Company Tracks Iowa Caucusgoers by their Cell Phones
It’s not just governments. Companies like Dstillery are doing this too:
“We watched each of the caucus locations for each party and we collected mobile device ID’s,” Dstillery CEO Tom Phillips said. “It’s a combination of data from the phone and data from other digital devices.”
Dstillery found some interesting things about voters. For one, people who loved to grill or work on their lawns overwhelmingly voted for Trump in Iowa, according to Phillips. There was some pretty unexpected characteristics that came up too.
“NASCAR was the one outlier, for Trump and Clinton,” Phillips said. “In Clinton’s counties, NASCAR way over-indexed.”
Kashmir Hill wondered how:
What really happened is that Dstillery gets information from people’s phones via ad networks. When you open an app or look at a browser page, there’s a very fast auction that happens where different advertisers bid to get to show you an ad.
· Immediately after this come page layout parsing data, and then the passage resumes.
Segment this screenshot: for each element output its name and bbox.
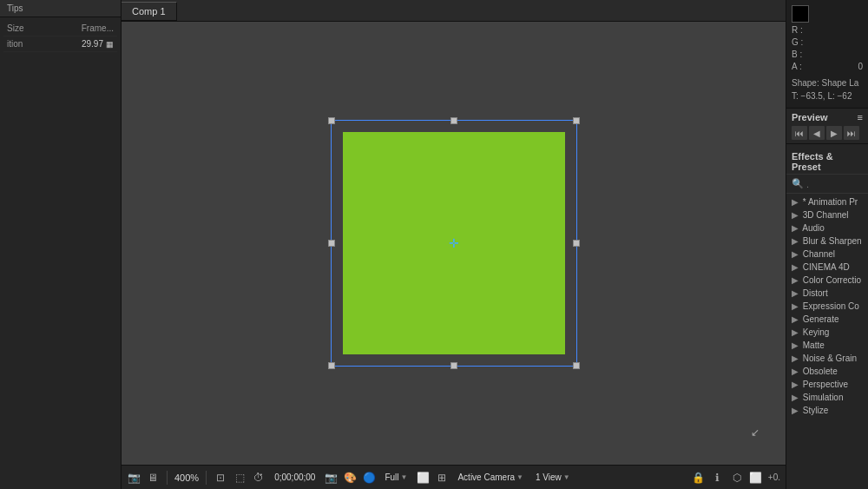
effects-item-12[interactable]: ▶ Noise & Grain xyxy=(786,352,868,365)
effects-item-label-6: Color Correctio xyxy=(803,275,861,285)
effects-item-8[interactable]: ▶ Expression Co xyxy=(786,300,868,313)
quality-dropdown[interactable]: Full ▼ xyxy=(381,471,411,484)
effects-item-14[interactable]: ▶ Perspective xyxy=(786,378,868,391)
box-icon[interactable]: ⬜ xyxy=(416,471,430,485)
handle-ml[interactable] xyxy=(328,240,335,247)
arrow-10: ▶ xyxy=(792,327,799,337)
ition-value: 29.97 ▦ xyxy=(82,39,114,49)
viewport-canvas[interactable]: ✛ ↙ xyxy=(122,22,786,465)
arrow-6: ▶ xyxy=(792,275,799,285)
main-viewport: Comp 1 ✛ ↙ xyxy=(122,0,786,489)
handle-bl[interactable] xyxy=(328,362,335,369)
reset-icon[interactable]: ⊡ xyxy=(214,471,227,485)
r-row: R : xyxy=(792,24,863,36)
viewport-toolbar: 📷 🖥 400% ⊡ ⬚ ⏱ 0;00;00;00 📷 🎨 🔵 Full ▼ ⬜… xyxy=(122,465,786,489)
info-icon[interactable]: ℹ xyxy=(711,471,725,485)
grid-icon[interactable]: ⊞ xyxy=(435,471,449,485)
effects-item-label-5: CINEMA 4D xyxy=(803,262,850,272)
left-panel-columns: Size Frame... xyxy=(3,21,117,36)
handle-tr[interactable] xyxy=(573,117,580,124)
effects-item-label-0: * Animation Pr xyxy=(803,197,858,207)
handle-tc[interactable] xyxy=(450,117,457,124)
effects-panel: Effects & Preset 🔍 . ▶ * Animation Pr ▶ … xyxy=(786,144,868,489)
effects-item-16[interactable]: ▶ Stylize xyxy=(786,404,868,417)
effects-item-15[interactable]: ▶ Simulation xyxy=(786,391,868,404)
effects-item-7[interactable]: ▶ Distort xyxy=(786,287,868,300)
handle-bc[interactable] xyxy=(450,362,457,369)
effects-item-1[interactable]: ▶ 3D Channel xyxy=(786,208,868,221)
zoom-label[interactable]: 400% xyxy=(174,472,199,483)
a-label: A : xyxy=(792,61,802,73)
arrow-3: ▶ xyxy=(792,236,799,246)
effects-item-11[interactable]: ▶ Matte xyxy=(786,339,868,352)
preview-back[interactable]: ◀ xyxy=(809,126,825,140)
handle-br[interactable] xyxy=(573,362,580,369)
g-label: G : xyxy=(792,36,803,49)
divider-1 xyxy=(167,471,168,485)
shape-info: Shape: Shape La T: −63.5, L: −62 xyxy=(792,76,863,102)
search-placeholder: . xyxy=(806,179,809,189)
arrow-13: ▶ xyxy=(792,367,799,376)
effects-item-6[interactable]: ▶ Color Correctio xyxy=(786,274,868,287)
effects-item-label-10: Keying xyxy=(803,327,830,337)
preview-skip-fwd[interactable]: ⏭ xyxy=(844,126,859,140)
effects-item-2[interactable]: ▶ Audio xyxy=(786,221,868,235)
arrow-4: ▶ xyxy=(792,249,799,259)
effects-title: Effects & Preset xyxy=(786,148,868,175)
effects-item-0[interactable]: ▶ * Animation Pr xyxy=(786,195,868,208)
view-arrow: ▼ xyxy=(563,473,570,481)
lock-icon[interactable]: 🔒 xyxy=(692,471,706,485)
effects-item-label-1: 3D Channel xyxy=(803,210,849,220)
timecode-display[interactable]: 0;00;00;00 xyxy=(271,471,319,484)
search-input-row: 🔍 . xyxy=(792,178,863,189)
comp-tab[interactable]: Comp 1 xyxy=(122,2,177,21)
timecode-icon[interactable]: ⏱ xyxy=(252,471,266,485)
effects-item-9[interactable]: ▶ Generate xyxy=(786,313,868,326)
expand-icon[interactable]: ⬜ xyxy=(749,471,763,485)
effects-item-label-7: Distort xyxy=(803,288,828,298)
camera-arrow: ▼ xyxy=(516,473,523,481)
handle-mr[interactable] xyxy=(573,240,580,247)
size-col-header: Size xyxy=(7,23,23,33)
preview-menu-icon[interactable]: ≡ xyxy=(858,112,863,122)
g-row: G : xyxy=(792,36,863,49)
monitor-icon[interactable]: 🖥 xyxy=(146,471,160,485)
share-icon[interactable]: ⬡ xyxy=(730,471,744,485)
snapshot-icon[interactable]: 📷 xyxy=(127,471,141,485)
preview-controls: ⏮ ◀ ▶ ⏭ xyxy=(792,126,863,140)
quality-label: Full xyxy=(385,472,398,482)
effects-item-3[interactable]: ▶ Blur & Sharpen xyxy=(786,235,868,248)
palette-icon[interactable]: 🎨 xyxy=(343,471,357,485)
search-box: 🔍 . xyxy=(786,175,868,194)
arrow-8: ▶ xyxy=(792,301,799,311)
shape-coords: T: −63.5, L: −62 xyxy=(792,89,863,102)
camera-icon-btn[interactable]: 📷 xyxy=(324,471,338,485)
preview-skip-back[interactable]: ⏮ xyxy=(792,126,807,140)
camera-dropdown[interactable]: Active Camera ▼ xyxy=(454,471,527,484)
green-rect: ✛ xyxy=(343,132,565,354)
arrow-2: ▶ xyxy=(792,223,799,233)
left-panel-content: Size Frame... ition 29.97 ▦ xyxy=(0,17,121,489)
effects-item-13[interactable]: ▶ Obsolete xyxy=(786,365,868,378)
grid-icon: ▦ xyxy=(106,40,114,49)
a-value: 0 xyxy=(858,61,863,73)
quality-arrow: ▼ xyxy=(401,473,408,481)
effects-item-10[interactable]: ▶ Keying xyxy=(786,326,868,339)
handle-tl[interactable] xyxy=(328,117,335,124)
left-panel-header: Tips xyxy=(0,0,121,17)
effects-item-5[interactable]: ▶ CINEMA 4D xyxy=(786,261,868,274)
arrow-5: ▶ xyxy=(792,262,799,272)
preview-play[interactable]: ▶ xyxy=(826,126,842,140)
region-icon[interactable]: ⬚ xyxy=(233,471,247,485)
search-icon: 🔍 xyxy=(792,178,804,189)
arrow-14: ▶ xyxy=(792,380,799,389)
effects-item-4[interactable]: ▶ Channel xyxy=(786,248,868,261)
effects-item-label-14: Perspective xyxy=(803,380,848,389)
color-icon[interactable]: 🔵 xyxy=(362,471,376,485)
left-panel: Tips Size Frame... ition 29.97 ▦ xyxy=(0,0,122,489)
view-label: 1 View xyxy=(536,472,562,482)
camera-label: Active Camera xyxy=(457,472,515,482)
effects-item-label-4: Channel xyxy=(803,249,835,259)
arrow-15: ▶ xyxy=(792,393,799,402)
view-dropdown[interactable]: 1 View ▼ xyxy=(532,471,574,484)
Their bid is based on how valuable they think you are, and to decide that, your phone sends them information about you, including, in many cases, an identifying code (that they’ve built a profile around) and your location information, down to your latitude and longitude.
Yes, for the vast majority of people, ad networks are doing far more information collection about them than the NSA—but they don’t explicitly link it to their names.
So on the night of the Iowa caucus, Dstillery flagged all the auctions that took place on phones in latitudes and longitudes near caucus locations. It wound up spotting 16,000 devices on caucus night, as those people had granted location privileges to the apps or devices that served them ads. It captured those mobile ID’s and then looked up the characteristics associated with those IDs in order to make observations about the kind of people that went to Republican caucus locations (young parents) versus Democrat caucus locations. It drilled down farther (e.g., ‘people who like NASCAR voted for Trump and Clinton’) by looking at which candidate won at a particular caucus location.
Okay, so it didn’t collect names. But how much harder could that have been?
Clive Robinson • March 2, 2016 7:35 AM
Probably not very, but then “did they need to?”
A name after all is just a tag by which we are indexed, just like our social security number and many other tags down to “Chris’s mum” or just “mummy”.
The tags express a relationship that in turn often expresses one or more rolls within life/society an individual has.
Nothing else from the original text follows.